"""
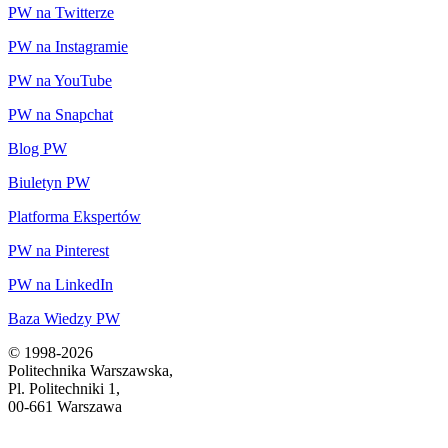
PW na Twitterze
PW na Instagramie
PW na YouTube
PW na Snapchat
Blog PW
Biuletyn PW
Platforma Ekspertów
PW na Pinterest
PW na LinkedIn
Baza Wiedzy PW
© 1998-2026
Politechnika Warszawska,
Pl. Politechniki 1,
00-661 Warszawa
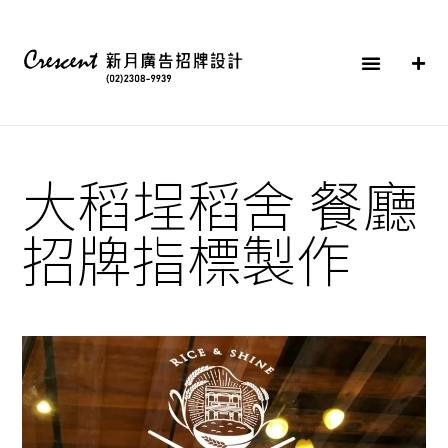
大稻埕稻舍 餐廳
招牌指標製作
"""
### ASSIGNED TASK
In your copy, include no pictures; print every line above exactly.

### OUTPUT BELOW
PW na Twitterze
PW na Instagramie
PW na YouTube
PW na Snapchat
Blog PW
Biuletyn PW
Platforma Ekspertów
PW na Pinterest
PW na LinkedIn
Baza Wiedzy PW
© 1998-2026
Politechnika Warszawska,
Pl. Politechniki 1,
00-661 Warszawa
大稻埕稻舍 餐廳
招牌指標製作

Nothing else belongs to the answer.